This land could become a closed data center instead of a public space.

Brevard adopted Ordinance No. 2026-11 — a temporary moratorium on data centers, cryptomining facilities, and server farms — because these high-impact uses raised serious questions about power, water, noise, heat, and community fit. The moratorium expires July 2, 2026. The community deserves to see and compare both futures before anything is approved.

The Better Fit

A future people can actually experience.

This is not just about opposing one use. It is about naming a better one: a restorative landscape that supports wellness, recreation, tourism, education, arts, public access, and long-term pride.

Beauty

Turn a hard industrial legacy into a visible field of renewal people can see, walk, photograph, and care for.

Wellness

Create a calm public landscape tied to movement, retreat, fresh air, mountain identity, and community health.

Recreation

Connect trails, biking, walking, river access, family use, and the outdoor character of Brevard and Pisgah Forest.

Education

Use the land as a living classroom for brownfield history, phytomanagement, native planting, ecology, art, and stewardship.

Walking and biking trail beside a clear stream with sunflowers, native grasses, wildflowers, and mountain views.

Trails • Water • Public Access

The vision becomes real when people can walk through it.

Sunflowers are the invitation. Trails, stream edges, native plantings, gathering places, and careful public access are what turn that invitation into a living community space.

View more imagery

Why People Support This

A simple idea with a strong emotional center.

Brevard deserves something people can enjoy.
Sunflowers make renewal visible.
Public access matters.
This fits the identity of a mountain community.

Sunflower Power

Visible hope, rooted in responsible land stewardship.

Sunflowers give Ecusta a clear public identity: bright, memorable, hopeful, and practical. They can help shift the feeling of the land from abandonment toward seasonal beauty, pollinator habitat, walking paths, and civic renewal.

Evidence A / E / F

Sunflowers and native plantings should be described as phytomanagement, demonstration planting, habitat support, soil stabilization, and education — not as a stand-alone promise to clean the entire site.

Visible hope

People understand sunflowers immediately. They are bright, memorable, photographic, and emotionally opposite of abandonment.

Pollinator support

Sunflower fields and native plantings can support bees, birds, butterflies, and habitat when designed responsibly.

Education

They create an easy entry point for soil health, phytomanagement, seed cycles, brownfield caution, and land stewardship.

Harvest potential

Seed heads may support education, seed saving, partnerships, events, and carefully explored biodiesel feasibility.

2026 Moratorium

Brevard already paused to study high-impact digital uses.

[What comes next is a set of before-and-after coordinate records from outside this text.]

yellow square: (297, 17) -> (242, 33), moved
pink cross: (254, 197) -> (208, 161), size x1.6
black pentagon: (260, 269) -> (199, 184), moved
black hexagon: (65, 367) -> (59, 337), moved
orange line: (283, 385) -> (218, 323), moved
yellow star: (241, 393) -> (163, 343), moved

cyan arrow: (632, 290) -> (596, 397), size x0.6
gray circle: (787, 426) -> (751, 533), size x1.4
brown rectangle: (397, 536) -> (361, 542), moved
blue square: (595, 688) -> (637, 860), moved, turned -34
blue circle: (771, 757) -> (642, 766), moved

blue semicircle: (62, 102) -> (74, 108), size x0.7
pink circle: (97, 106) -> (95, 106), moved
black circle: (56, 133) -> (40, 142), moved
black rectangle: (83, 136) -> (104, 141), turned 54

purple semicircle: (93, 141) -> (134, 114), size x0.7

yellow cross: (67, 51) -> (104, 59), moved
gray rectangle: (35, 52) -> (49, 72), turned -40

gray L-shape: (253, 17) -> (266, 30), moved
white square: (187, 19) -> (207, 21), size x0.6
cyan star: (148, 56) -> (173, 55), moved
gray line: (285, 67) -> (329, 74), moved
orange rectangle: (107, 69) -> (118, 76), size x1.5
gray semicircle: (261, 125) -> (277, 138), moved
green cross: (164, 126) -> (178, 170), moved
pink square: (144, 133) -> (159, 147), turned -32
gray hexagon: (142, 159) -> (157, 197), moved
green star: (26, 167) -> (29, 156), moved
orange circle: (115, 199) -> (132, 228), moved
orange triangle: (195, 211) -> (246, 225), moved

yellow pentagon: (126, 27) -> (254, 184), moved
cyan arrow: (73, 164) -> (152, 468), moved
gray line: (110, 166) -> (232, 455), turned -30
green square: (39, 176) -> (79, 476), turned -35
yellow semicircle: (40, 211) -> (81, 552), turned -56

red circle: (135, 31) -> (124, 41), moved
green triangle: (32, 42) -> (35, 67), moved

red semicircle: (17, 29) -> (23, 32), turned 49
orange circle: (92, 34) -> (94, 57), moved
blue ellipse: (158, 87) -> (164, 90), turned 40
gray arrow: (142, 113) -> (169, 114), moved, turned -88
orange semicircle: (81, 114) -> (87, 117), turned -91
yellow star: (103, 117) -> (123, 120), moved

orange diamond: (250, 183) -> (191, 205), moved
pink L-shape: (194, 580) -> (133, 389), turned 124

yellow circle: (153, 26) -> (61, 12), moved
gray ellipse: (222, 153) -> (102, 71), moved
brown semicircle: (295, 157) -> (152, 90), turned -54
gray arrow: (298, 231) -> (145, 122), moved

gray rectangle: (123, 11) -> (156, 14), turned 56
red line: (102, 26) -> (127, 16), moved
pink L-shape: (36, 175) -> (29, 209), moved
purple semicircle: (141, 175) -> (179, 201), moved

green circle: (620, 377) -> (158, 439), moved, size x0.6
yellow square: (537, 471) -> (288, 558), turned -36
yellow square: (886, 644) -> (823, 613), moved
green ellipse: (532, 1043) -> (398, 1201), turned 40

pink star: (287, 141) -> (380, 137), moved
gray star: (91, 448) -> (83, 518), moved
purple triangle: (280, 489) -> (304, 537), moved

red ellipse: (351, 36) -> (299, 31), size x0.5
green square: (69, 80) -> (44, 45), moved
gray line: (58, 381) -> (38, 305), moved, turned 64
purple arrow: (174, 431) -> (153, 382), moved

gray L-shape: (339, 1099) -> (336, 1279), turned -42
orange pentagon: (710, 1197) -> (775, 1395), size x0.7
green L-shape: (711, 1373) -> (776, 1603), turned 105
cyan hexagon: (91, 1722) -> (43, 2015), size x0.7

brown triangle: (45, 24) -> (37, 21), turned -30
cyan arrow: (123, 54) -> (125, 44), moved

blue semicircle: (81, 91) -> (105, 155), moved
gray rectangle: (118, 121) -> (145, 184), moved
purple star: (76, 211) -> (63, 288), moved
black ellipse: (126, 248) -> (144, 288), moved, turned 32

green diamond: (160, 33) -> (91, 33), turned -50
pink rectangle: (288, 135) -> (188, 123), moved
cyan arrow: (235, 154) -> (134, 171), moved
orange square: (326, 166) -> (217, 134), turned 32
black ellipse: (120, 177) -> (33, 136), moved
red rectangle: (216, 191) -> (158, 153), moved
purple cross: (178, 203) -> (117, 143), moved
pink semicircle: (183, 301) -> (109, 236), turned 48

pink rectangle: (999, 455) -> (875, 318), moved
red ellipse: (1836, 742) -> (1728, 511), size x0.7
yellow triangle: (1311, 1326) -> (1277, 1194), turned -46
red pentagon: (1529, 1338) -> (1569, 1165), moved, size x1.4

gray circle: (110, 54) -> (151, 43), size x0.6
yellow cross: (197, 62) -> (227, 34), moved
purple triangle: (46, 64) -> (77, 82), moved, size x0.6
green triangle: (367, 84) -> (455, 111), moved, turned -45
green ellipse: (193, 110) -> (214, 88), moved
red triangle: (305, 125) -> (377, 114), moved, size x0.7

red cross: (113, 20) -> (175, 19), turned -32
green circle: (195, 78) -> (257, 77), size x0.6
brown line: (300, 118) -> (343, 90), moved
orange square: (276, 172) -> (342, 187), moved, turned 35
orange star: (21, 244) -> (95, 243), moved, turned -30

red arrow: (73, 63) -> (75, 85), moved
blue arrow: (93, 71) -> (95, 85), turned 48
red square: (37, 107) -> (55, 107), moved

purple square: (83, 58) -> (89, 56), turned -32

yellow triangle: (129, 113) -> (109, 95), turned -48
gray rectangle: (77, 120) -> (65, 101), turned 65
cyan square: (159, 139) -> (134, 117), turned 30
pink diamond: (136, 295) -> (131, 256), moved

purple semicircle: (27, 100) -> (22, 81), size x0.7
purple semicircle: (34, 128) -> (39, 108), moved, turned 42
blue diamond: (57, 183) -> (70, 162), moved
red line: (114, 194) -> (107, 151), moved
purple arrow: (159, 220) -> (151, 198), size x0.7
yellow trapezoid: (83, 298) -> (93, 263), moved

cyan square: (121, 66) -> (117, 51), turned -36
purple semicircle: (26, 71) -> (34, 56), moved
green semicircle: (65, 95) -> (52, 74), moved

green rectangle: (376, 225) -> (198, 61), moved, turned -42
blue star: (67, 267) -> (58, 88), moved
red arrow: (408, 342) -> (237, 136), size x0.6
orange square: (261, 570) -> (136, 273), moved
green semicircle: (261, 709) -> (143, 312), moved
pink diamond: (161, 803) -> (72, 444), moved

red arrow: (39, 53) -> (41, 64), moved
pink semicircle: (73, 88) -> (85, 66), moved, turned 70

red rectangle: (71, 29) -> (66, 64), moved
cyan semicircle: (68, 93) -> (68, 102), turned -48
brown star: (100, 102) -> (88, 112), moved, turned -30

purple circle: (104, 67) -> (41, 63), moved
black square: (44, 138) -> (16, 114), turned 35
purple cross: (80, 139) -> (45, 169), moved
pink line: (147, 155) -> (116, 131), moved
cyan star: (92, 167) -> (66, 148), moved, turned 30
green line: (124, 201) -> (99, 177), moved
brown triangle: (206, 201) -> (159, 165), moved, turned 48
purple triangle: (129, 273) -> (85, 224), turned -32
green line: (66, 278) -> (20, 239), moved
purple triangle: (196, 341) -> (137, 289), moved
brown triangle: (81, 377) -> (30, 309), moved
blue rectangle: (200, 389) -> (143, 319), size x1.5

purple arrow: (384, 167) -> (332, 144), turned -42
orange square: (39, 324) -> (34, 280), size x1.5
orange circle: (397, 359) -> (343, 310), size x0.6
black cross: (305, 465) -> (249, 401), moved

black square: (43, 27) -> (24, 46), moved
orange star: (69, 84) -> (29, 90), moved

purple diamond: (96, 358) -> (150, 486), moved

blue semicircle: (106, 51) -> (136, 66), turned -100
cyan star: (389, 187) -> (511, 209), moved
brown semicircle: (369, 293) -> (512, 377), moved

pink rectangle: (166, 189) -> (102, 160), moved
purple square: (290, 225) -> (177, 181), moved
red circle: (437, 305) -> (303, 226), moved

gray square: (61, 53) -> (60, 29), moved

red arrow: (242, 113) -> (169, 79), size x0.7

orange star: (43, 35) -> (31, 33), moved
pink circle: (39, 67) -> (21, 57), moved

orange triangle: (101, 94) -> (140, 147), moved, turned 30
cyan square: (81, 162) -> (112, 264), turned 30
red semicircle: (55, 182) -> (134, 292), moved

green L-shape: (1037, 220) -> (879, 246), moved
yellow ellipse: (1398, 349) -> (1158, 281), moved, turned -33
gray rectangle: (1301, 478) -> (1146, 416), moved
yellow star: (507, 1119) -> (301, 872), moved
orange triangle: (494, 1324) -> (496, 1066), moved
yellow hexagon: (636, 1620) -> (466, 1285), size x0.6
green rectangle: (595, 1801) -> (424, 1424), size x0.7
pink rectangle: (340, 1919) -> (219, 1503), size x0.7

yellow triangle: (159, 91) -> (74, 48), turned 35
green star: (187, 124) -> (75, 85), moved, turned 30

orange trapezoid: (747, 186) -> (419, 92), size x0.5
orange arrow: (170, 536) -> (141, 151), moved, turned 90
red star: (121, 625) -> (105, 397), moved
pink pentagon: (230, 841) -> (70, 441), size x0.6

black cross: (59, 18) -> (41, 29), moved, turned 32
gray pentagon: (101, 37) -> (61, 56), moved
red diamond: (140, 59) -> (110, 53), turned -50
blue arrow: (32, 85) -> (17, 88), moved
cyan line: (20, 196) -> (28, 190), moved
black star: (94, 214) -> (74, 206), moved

Ordinance No. 2026-11 matters because it shows data centers, cryptomining facilities, server farms, and similar uses raised serious local planning questions.

What happened

Brevard adopted Ordinance No. 2026-11 on March 16, 2026, creating a temporary moratorium on accepting, processing, and approving applications for data centers, cryptomining facilities, server farms, and similar high-impact digital infrastructure.

Why it matters

The ordinance says these facilities were not specifically addressed in Brevard’s Unified Development Ordinance and raised questions around infrastructure, heat, noise, land use, and public standards.

How long

The ordinance states that the moratorium expires July 2, 2026 unless City Council ends it earlier.

What it does not prove

The moratorium does not prove an Ecusta data center is approved. It shows the city treated this type of development as serious enough to pause and review.

Two Futures

Community revitalization or closed industrial infrastructure?

A fair public conversation should compare what each path gives to Brevard, what it asks from infrastructure, and whether it fits the character of the community.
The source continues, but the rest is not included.